# Cuddly or No?



## BengalFanatic (Aug 23, 2012)

I have heard two different things on the average behavior of cockatiels. I've only had mine for a couple of months now. 

I have been told both, that cockatiels are very cuddly, or that they are semi-independent and would rather not be touched and just hang out with you.

I've noticed with my two, is that my female is kind of stand offish which may be explained by the fact that she is older, (20 years) and all around crabbier, but she still loves to be sung to, and enjoys the occasional pat on the head, along with sitting on my shoulder from time to time.

My male is only 4, and he will come right on me and hang out, nibble my hair and earrings, he'll whistle songs while sitting on my head, but he will not let my hands get near him. He'll step onto my finger, but that's the extent of my hand touching him. He immediately flies to my shoulder. He puts his head down for head scratches, but then responds with a hiss and a nasty nip if he even sees the shadow of my hand pass over him... 

I've heard that cockatiels are cuddly... But I guess mine aren't? Maybe they just need some more time? How do I get them not to be afraid of my hands?


----------



## MeanneyFids (Aug 24, 2010)

one thing to remember is things are generalized for the species, but birds are still individuals and individuals are all different


----------



## BengalFanatic (Aug 23, 2012)

Yes of course. I'm definitely not the "norm" human behavior sometimes, lol. My two are just my spunky little cuties, and I'll love them no matter what. :3

Thanks for the advice. <3


----------



## vampiric_conure (Jul 8, 2012)

I would class my guys as semi independent. They like being with me and even like to nuzzle against me, but they're not so hot on my hands touching them  The exception to this is Mindwipe who's letting me give her head scratches as she gets older! Alpha, my 22 year old, is very hands off, but will sit near me or on me and sing. He's cuddly as long as I don't touch him. 

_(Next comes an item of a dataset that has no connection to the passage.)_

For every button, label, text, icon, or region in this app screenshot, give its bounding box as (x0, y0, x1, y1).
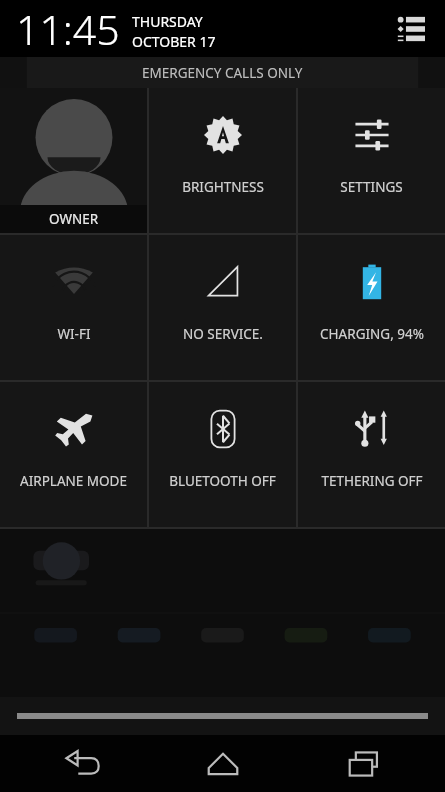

I guess it depends on the age and the personality of each bird


----------



## binkieandbowie (Aug 26, 2012)

I think if your male offers his head for scratches, maybe the way you offer them back scare him a little. From which direction are you moving your hand towards him?
Birds in general get pretty intimidated when something comes at them from above so make sure you move your hand towards them at the same level as their face, if that makes sense. But be patient, mine does the same thing and it takes a few tries for him to allow me to give him a proper scratch. I think they just need to get used to it, that's all


----------



## cockatiel-joel (Jul 8, 2012)

my girl bubbles loves head scratches but it has to be with one finger only and my boy Milligan likes head scratches but I can't do it with my hand he snuggles up to my ear and I tilt my head to the side and move it back and forth of if he snuggles under my chin I do it with my chin but can't do it with my hand but they will get on to my finger if I place it in front of them and they both love my shoulder to sit on and preen my hair and nibble my ears and lips


----------



## JaimeS (Nov 28, 2011)

Out of my twelve the majority are cuddly to varying degrees. I have one that loves to be on me but rarely likes to be touched and one that prefers to be alone but wants scritches when she is molting. All the others seem to enjoy being on me and getting scritches.


----------



## enigma731 (Aug 12, 2011)

Both my birds are cuddly, but it's taken quite a while to get to that point.


----------



## budgieandtiel (Jul 24, 2012)

My Shiraarat loves to cuddle, and will bug me endlessly for scritches when I'm busy. But on days when I'm in the mood to give him scritches and cuddle, he'll just run off to hang out with my parakeet.


----------



## meaggiedear (Nov 20, 2011)

I have one who thinks literally cuddling with mom is the best thing ever. She snuggles under my chin. 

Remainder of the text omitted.